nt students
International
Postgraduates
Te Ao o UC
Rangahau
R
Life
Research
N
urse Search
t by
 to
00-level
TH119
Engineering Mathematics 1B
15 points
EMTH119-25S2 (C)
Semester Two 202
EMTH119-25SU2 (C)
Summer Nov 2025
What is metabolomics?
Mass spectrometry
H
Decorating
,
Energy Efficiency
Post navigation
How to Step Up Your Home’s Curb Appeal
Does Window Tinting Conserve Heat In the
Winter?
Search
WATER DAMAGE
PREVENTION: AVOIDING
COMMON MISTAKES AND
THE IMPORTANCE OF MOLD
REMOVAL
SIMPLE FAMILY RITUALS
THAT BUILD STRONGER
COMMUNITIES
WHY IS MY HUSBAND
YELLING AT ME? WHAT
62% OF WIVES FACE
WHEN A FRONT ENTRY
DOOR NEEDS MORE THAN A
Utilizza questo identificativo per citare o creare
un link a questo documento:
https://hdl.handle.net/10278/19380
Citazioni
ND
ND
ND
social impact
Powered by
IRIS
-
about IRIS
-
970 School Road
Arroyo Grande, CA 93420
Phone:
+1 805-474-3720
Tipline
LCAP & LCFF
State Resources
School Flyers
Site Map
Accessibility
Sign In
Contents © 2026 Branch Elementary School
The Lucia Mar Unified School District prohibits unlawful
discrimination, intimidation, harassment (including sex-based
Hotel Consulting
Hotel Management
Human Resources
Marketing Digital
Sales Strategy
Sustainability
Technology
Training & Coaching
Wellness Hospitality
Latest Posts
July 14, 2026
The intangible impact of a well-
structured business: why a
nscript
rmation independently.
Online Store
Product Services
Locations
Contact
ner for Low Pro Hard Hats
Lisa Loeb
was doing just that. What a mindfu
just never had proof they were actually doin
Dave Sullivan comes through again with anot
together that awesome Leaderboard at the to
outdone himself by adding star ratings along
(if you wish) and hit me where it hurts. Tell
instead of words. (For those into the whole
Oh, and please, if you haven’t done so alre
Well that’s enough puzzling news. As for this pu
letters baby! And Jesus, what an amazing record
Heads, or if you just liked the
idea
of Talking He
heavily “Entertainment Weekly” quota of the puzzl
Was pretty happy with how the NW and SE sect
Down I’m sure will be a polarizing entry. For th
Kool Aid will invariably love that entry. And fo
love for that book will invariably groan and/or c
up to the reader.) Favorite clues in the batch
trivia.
·····
PROBLEM REQUIREMENTS: Write every entry out again. Keep each one exact.

SOLVED PROBLEM:
nt students
International
Postgraduates
Te Ao o UC
Rangahau
R
Life
Research
N
urse Search
t by
 to
00-level
TH119
Engineering Mathematics 1B
15 points
EMTH119-25S2 (C)
Semester Two 202
EMTH119-25SU2 (C)
Summer Nov 2025
What is metabolomics?
Mass spectrometry
H
Decorating
,
Energy Efficiency
Post navigation
How to Step Up Your Home’s Curb Appeal
Does Window Tinting Conserve Heat In the
Winter?
Search
WATER DAMAGE
PREVENTION: AVOIDING
COMMON MISTAKES AND
THE IMPORTANCE OF MOLD
REMOVAL
SIMPLE FAMILY RITUALS
THAT BUILD STRONGER
COMMUNITIES
WHY IS MY HUSBAND
YELLING AT ME? WHAT
62% OF WIVES FACE
WHEN A FRONT ENTRY
DOOR NEEDS MORE THAN A
Utilizza questo identificativo per citare o creare
un link a questo documento:
https://hdl.handle.net/10278/19380
Citazioni
ND
ND
ND
social impact
Powered by
IRIS
-
about IRIS
-
970 School Road
Arroyo Grande, CA 93420
Phone:
+1 805-474-3720
Tipline
LCAP & LCFF
State Resources
School Flyers
Site Map
Accessibility
Sign In
Contents © 2026 Branch Elementary School
The Lucia Mar Unified School District prohibits unlawful
discrimination, intimidation, harassment (including sex-based
Hotel Consulting
Hotel Management
Human Resources
Marketing Digital
Sales Strategy
Sustainability
Technology
Training & Coaching
Wellness Hospitality
Latest Posts
July 14, 2026
The intangible impact of a well-
structured business: why a
nscript
rmation independently.
Online Store
Product Services
Locations
Contact
ner for Low Pro Hard Hats
Lisa Loeb
was doing just that. What a mindfu
just never had proof they were actually doin
Dave Sullivan comes through again with anot
together that awesome Leaderboard at the to
outdone himself by adding star ratings along
(if you wish) and hit me where it hurts. Tell
instead of words. (For those into the whole
Oh, and please, if you haven’t done so alre
Well that’s enough puzzling news. As for this pu
letters baby! And Jesus, what an amazing record
Heads, or if you just liked the
idea
of Talking He
heavily “Entertainment Weekly” quota of the puzzl
Was pretty happy with how the NW and SE sect
Down I’m sure will be a polarizing entry. For th
Kool Aid will invariably love that entry. And fo
love for that book will invariably groan and/or c
up to the reader.) Favorite clues in the batch
trivia.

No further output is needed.